[Action item]: In your reply, repeat every entry exactly and skip over each picture.

[Dataset entries]:
★ ★ ★

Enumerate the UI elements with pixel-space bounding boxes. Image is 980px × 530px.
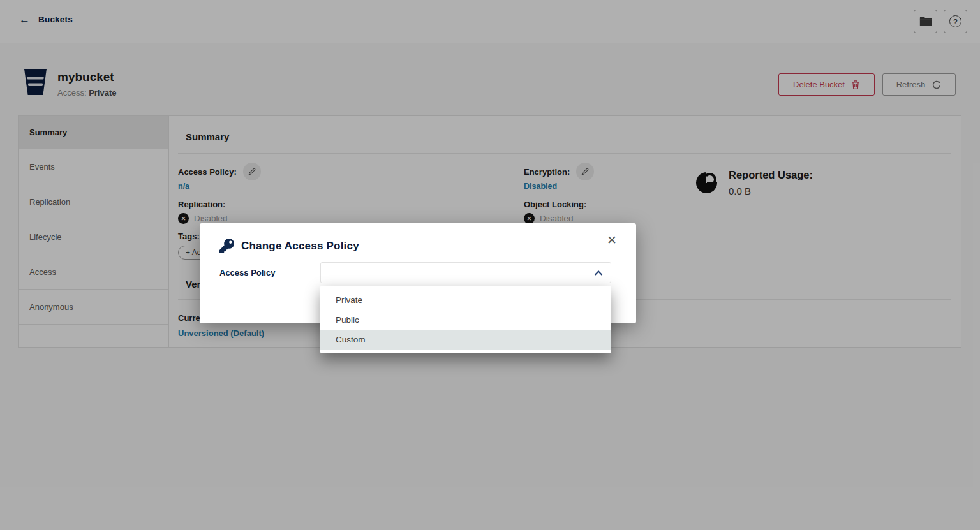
option-custom[interactable]: Custom	[320, 330, 611, 350]
option-public[interactable]: Public	[320, 310, 611, 330]
modal-title: Change Access Policy	[241, 240, 359, 253]
access-policy-dropdown: Private Public Custom	[320, 286, 611, 353]
bucket-detail-page: ← Buckets ? mybucket Access: Private Del…	[0, 0, 980, 530]
chevron-up-icon	[594, 270, 603, 276]
modal-close-button[interactable]: ✕	[604, 232, 620, 249]
option-private[interactable]: Private	[320, 290, 611, 310]
access-policy-field-label: Access Policy	[219, 268, 275, 277]
close-icon: ✕	[607, 233, 617, 247]
access-policy-select[interactable]	[320, 262, 611, 283]
key-icon	[219, 239, 234, 253]
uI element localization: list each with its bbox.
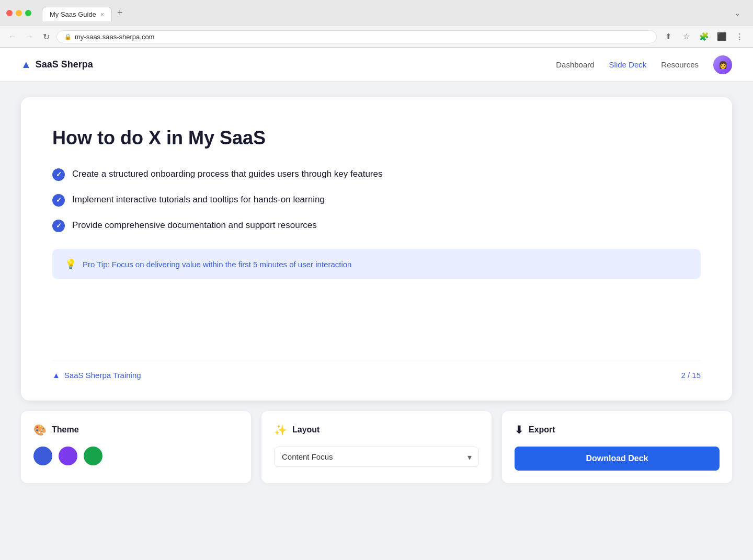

★ ★ ★

[Completed task]:
Enumerate the UI elements with pixel-space bounding boxes. Image is 980px × 530px.
option-custom[interactable]: Custom	[320, 330, 611, 350]
option-public[interactable]: Public	[320, 310, 611, 330]
modal-title: Change Access Policy	[241, 240, 359, 253]
access-policy-dropdown: Private Public Custom	[320, 286, 611, 353]
bucket-detail-page: ← Buckets ? mybucket Access: Private Del…	[0, 0, 980, 530]
chevron-up-icon	[594, 270, 603, 276]
modal-close-button[interactable]: ✕	[604, 232, 620, 249]
option-private[interactable]: Private	[320, 290, 611, 310]
access-policy-field-label: Access Policy	[219, 268, 275, 277]
close-icon: ✕	[607, 233, 617, 247]
access-policy-select[interactable]	[320, 262, 611, 283]
key-icon	[219, 239, 234, 253]
uI element localization: list each with its bbox.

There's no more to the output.